Data extracted from a collection »
════════════════

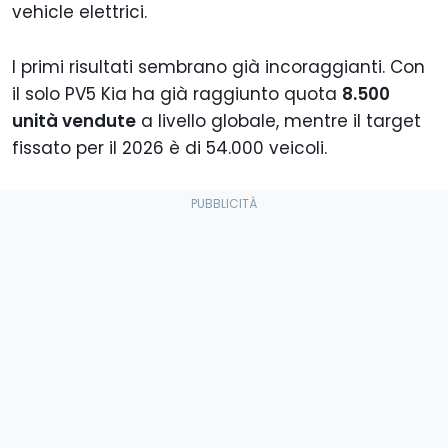
vehicle elettrici.
I primi risultati sembrano già incoraggianti. Con
il solo PV5 Kia ha già raggiunto quota
8.500
unità vendute
a livello globale, mentre il target
fissato per il 2026 è di 54.000 veicoli.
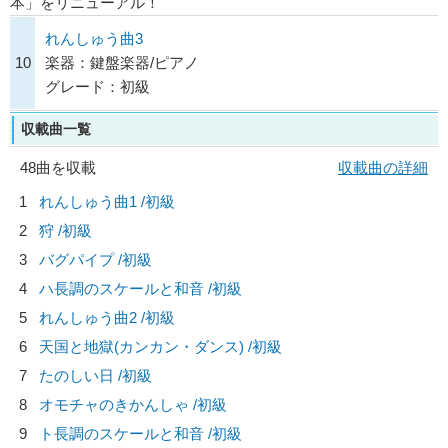
本」をリニューアル！
れんしゅう曲3
10
楽器：鍵盤楽器/ピアノ
グレード：初級
収載曲一覧
48曲を収載
収載曲の詳細
1
れんしゅう曲1 /初級
2
狩 /初級
3
バグパイプ /初級
4
ハ長調のスケールと和音 /初級
5
れんしゅう曲2 /初級
6
天国と地獄(カンカン・ダンス) /初級
7
たのしい日 /初級
8
オモチャのきかんしゃ /初級
9
ト長調のスケールと和音 /初級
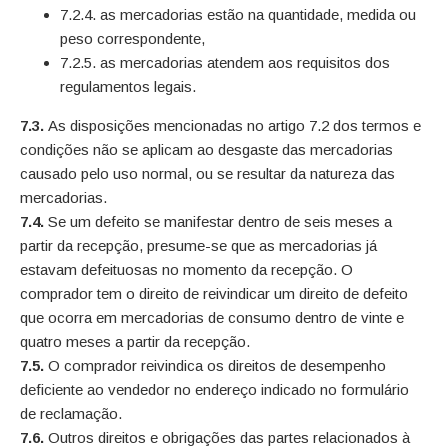
7.2.4. as mercadorias estão na quantidade, medida ou
peso correspondente,
7.2.5. as mercadorias atendem aos requisitos dos
regulamentos legais.
7.3.
As disposições mencionadas no artigo 7.2 dos termos e
condições não se aplicam ao desgaste das mercadorias
causado pelo uso normal, ou se resultar da natureza das
mercadorias.
7.4.
Se um defeito se manifestar dentro de seis meses a
partir da recepção, presume-se que as mercadorias já
estavam defeituosas no momento da recepção. O
comprador tem o direito de reivindicar um direito de defeito
que ocorra em mercadorias de consumo dentro de vinte e
quatro meses a partir da recepção.
7.5.
O comprador reivindica os direitos de desempenho
deficiente ao vendedor no endereço indicado no formulário
de reclamação.
7.6.
Outros direitos e obrigações das partes relacionados à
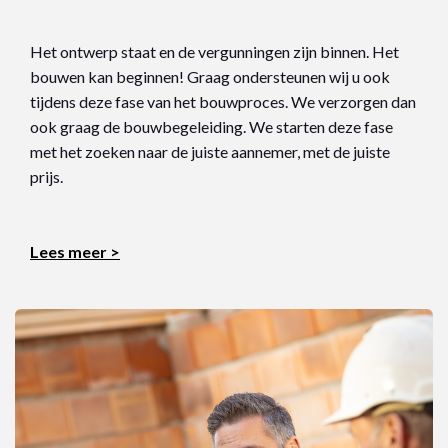
Het ontwerp staat en de vergunningen zijn binnen. Het
bouwen kan beginnen! Graag ondersteunen wij u ook
tijdens deze fase van het bouwproces. We verzorgen dan
ook graag de bouwbegeleiding. We starten deze fase
met het zoeken naar de juiste aannemer, met de juiste
prijs.
Lees meer >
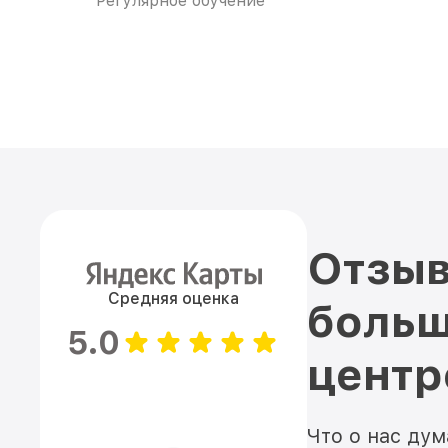
Регулярное обучение
Отзыв
Средняя оценка
больш
5.0
цент
Что о нас ду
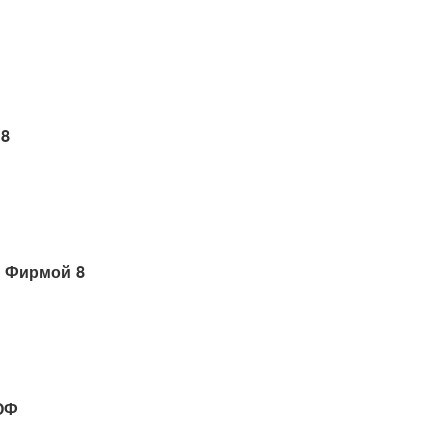
 8
 Фирмой 8
ОФ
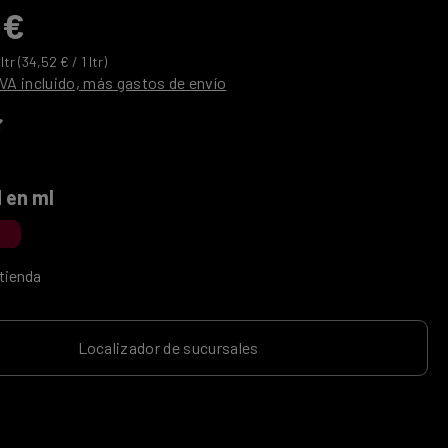
 €
 ltr
(34,52 € / 1 ltr)
VA incluido, más gastos de envío
promedio de 0 de 5 estrellas
ne
 en ml
tienda
Localizador de sucursales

════════════════

What the task asks » Look through the entries above and list every line containing "deze".

Answer to the exercise »
tijdens deze fase van het bouwproces. We verzorgen dan
ook graag de bouwbegeleiding. We starten deze fase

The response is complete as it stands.